- **EXERCISE**
Please give back all the records exactly, but keep the pictures out.

- **DATA EXTRACT**
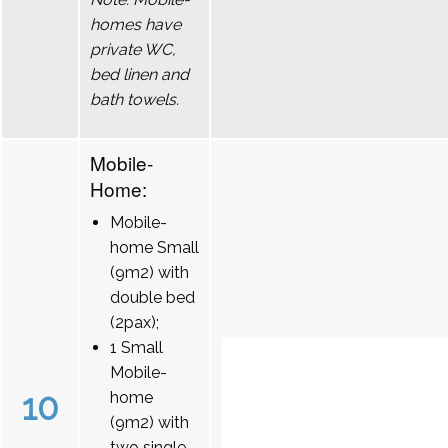
homes have
private WC,
bed linen and
bath towels.
Mobile-
Home:
Mobile-
home Small
(9m2) with
double bed
(2pax);
1 Small
Mobile-
10
home
(9m2) with
two single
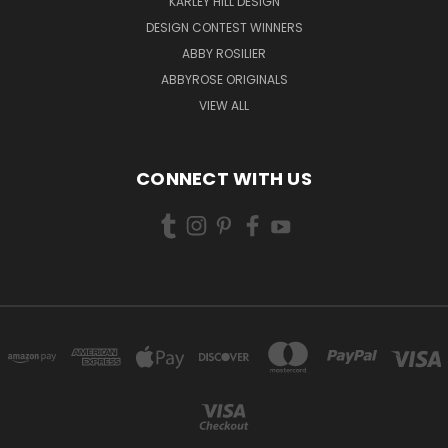
KARLEY HILL DESIGN
DESIGN CONTEST WINNERS
ABBY ROSILIER
ABBYROSE ORIGINALS
VIEW ALL
CONNECT WITH US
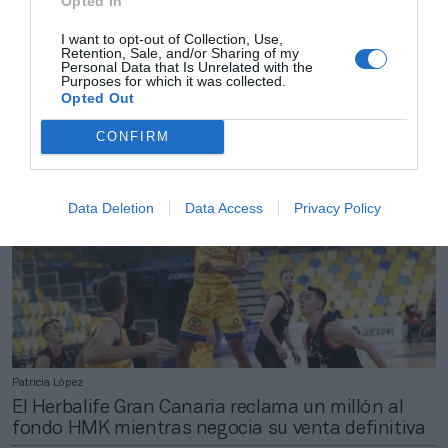
Opted In
Patricia López
I want to opt-out of Collection, Use,
Retention, Sale, and/or Sharing of my
La ACB y la FEB activan el crono: nuevo convenio
Personal Data that Is Unrelated with the
de coordinación antes de que acabe 2020
Purposes for which it was collected.
Opted Out
CONFIRM
Data Deletion
Data Access
Privacy Policy
Patricia López
El Herbalife Gran Canaria reclama un millón al
fondo HMK mientras negocia su venta definitiva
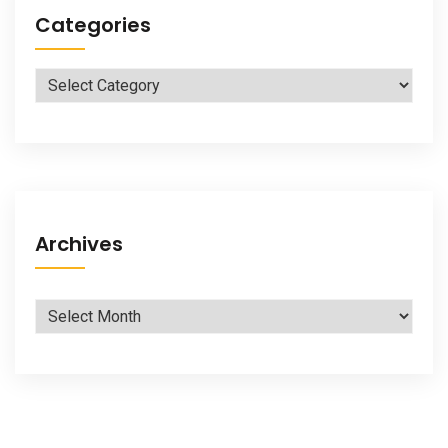
Categories
Categories
Archives
Archives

- **TASK RESULT**
homes have
private WC,
bed linen and
bath towels.
Mobile-
Home:
Mobile-
home Small
(9m2) with
double bed
(2pax);
1 Small
Mobile-
10
home
(9m2) with
two single
KARLEY HILL DESIGN
DESIGN CONTEST WINNERS
ABBY ROSILIER
ABBYROSE ORIGINALS
VIEW ALL
CONNECT WITH US
Opted In
Patricia López
I want to opt-out of Collection, Use,
Retention, Sale, and/or Sharing of my
La ACB y la FEB activan el crono: nuevo convenio
Personal Data that Is Unrelated with the
de coordinación antes de que acabe 2020
Purposes for which it was collected.
Opted Out
CONFIRM
Data Deletion
Data Access
Privacy Policy
Patricia López
El Herbalife Gran Canaria reclama un millón al
fondo HMK mientras negocia su venta definitiva
Categories
Categories
Archives
Archives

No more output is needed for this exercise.